If an entry includes an image, drop the image and copy the rest verbatim.
Segment Start: RECORDS FOR THIS TASK
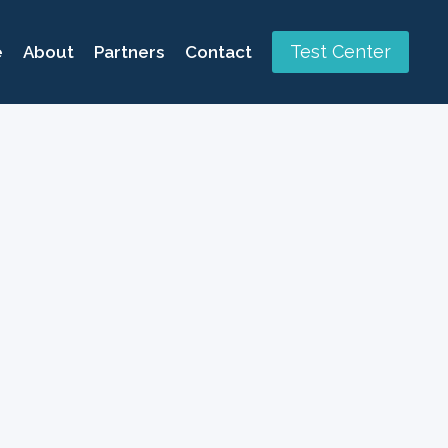
Test Center
e
About
Partners
Contact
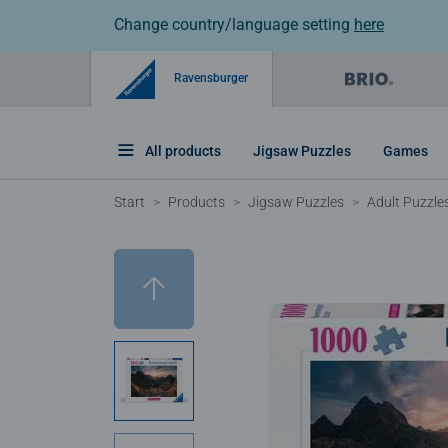
Change country/language setting
here
Ravensburger
All products
Jigsaw Puzzles
Games
Start
Products
Jigsaw Puzzles
Adult Puzzle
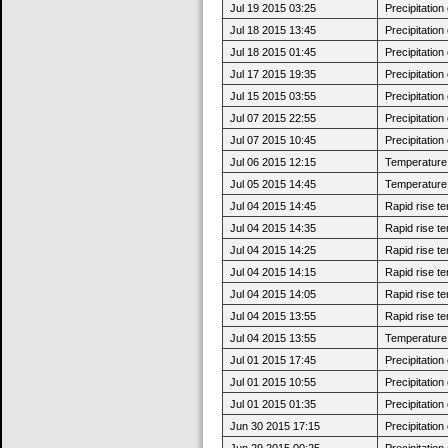
Jul 19 2015 03:25
Precipitatio
Jul 18 2015 13:45
Precipitatio
Jul 18 2015 01:45
Precipitatio
Jul 17 2015 19:35
Precipitatio
Jul 15 2015 03:55
Precipitatio
Jul 07 2015 22:55
Precipitatio
Jul 07 2015 10:45
Precipitatio
Jul 06 2015 12:15
Temperature 
Jul 05 2015 14:45
Temperature 
Jul 04 2015 14:45
Rapid rise t
Jul 04 2015 14:35
Rapid rise t
Jul 04 2015 14:25
Rapid rise t
Jul 04 2015 14:15
Rapid rise t
Jul 04 2015 14:05
Rapid rise t
Jul 04 2015 13:55
Rapid rise t
Jul 04 2015 13:55
Temperature 
Jul 01 2015 17:45
Precipitatio
Jul 01 2015 10:55
Precipitatio
Jul 01 2015 01:35
Precipitatio
Jun 30 2015 17:15
Precipitatio
Jun 29 2015 00:25
Precipitatio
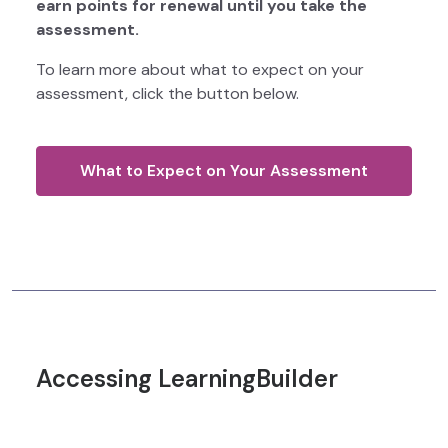
earn points for renewal until you take the
assessment.
To learn more about what to expect on your
assessment, click the button below.
What to Expect on Your Assessment
Accessing LearningBuilder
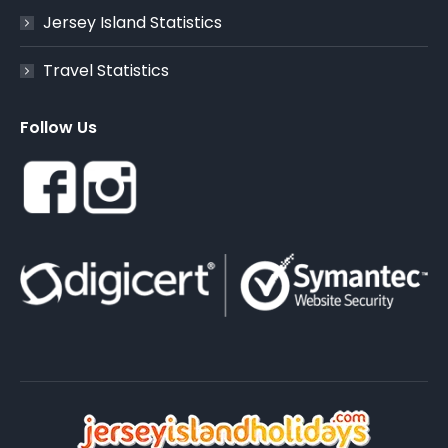
Jersey Island Statistics
Travel Statistics
Follow Us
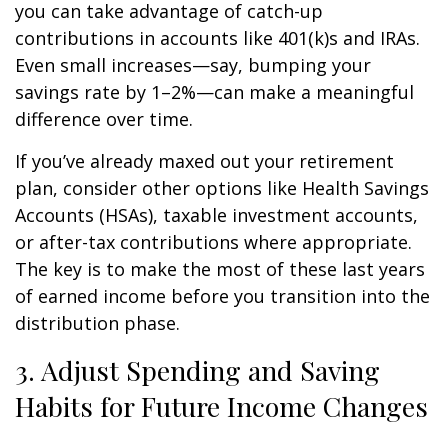
you can take advantage of catch-up
contributions in accounts like 401(k)s and IRAs.
Even small increases—say, bumping your
savings rate by 1–2%—can make a meaningful
difference over time.
If you’ve already maxed out your retirement
plan, consider other options like Health Savings
Accounts (HSAs), taxable investment accounts,
or after-tax contributions where appropriate.
The key is to make the most of these last years
of earned income before you transition into the
distribution phase.
3. Adjust Spending and Saving
Habits for Future Income Changes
Segment End: RECORDS FOR THIS TASK
- OUTPUT OF THE TASK
Test Center
e
About
Partners
Contact
Change country/language setting
here
Ravensburger
All products
Jigsaw Puzzles
Games
Start
Products
Jigsaw Puzzles
Adult Puzzle
Jul 19 2015 03:25
Precipitatio
Jul 18 2015 13:45
Precipitatio
Jul 18 2015 01:45
Precipitatio
Jul 17 2015 19:35
Precipitatio
Jul 15 2015 03:55
Precipitatio
Jul 07 2015 22:55
Precipitatio
Jul 07 2015 10:45
Precipitatio
Jul 06 2015 12:15
Temperature 
Jul 05 2015 14:45
Temperature 
Jul 04 2015 14:45
Rapid rise t
Jul 04 2015 14:35
Rapid rise t
Jul 04 2015 14:25
Rapid rise t
Jul 04 2015 14:15
Rapid rise t
Jul 04 2015 14:05
Rapid rise t
Jul 04 2015 13:55
Rapid rise t
Jul 04 2015 13:55
Temperature 
Jul 01 2015 17:45
Precipitatio
Jul 01 2015 10:55
Precipitatio
Jul 01 2015 01:35
Precipitatio
Jun 30 2015 17:15
Precipitatio
Jun 29 2015 00:25
Precipitatio
earn points for renewal until you take the
assessment.
To learn more about what to expect on your
assessment, click the button below.
What to Expect on Your Assessment
Accessing LearningBuilder
Jersey Island Statistics
Travel Statistics
Follow Us
you can take advantage of catch-up
contributions in accounts like 401(k)s and IRAs.
Even small increases—say, bumping your
savings rate by 1–2%—can make a meaningful
difference over time.
If you’ve already maxed out your retirement
plan, consider other options like Health Savings
Accounts (HSAs), taxable investment accounts,
or after-tax contributions where appropriate.
The key is to make the most of these last years
of earned income before you transition into the
distribution phase.
3. Adjust Spending and Saving
Habits for Future Income Changes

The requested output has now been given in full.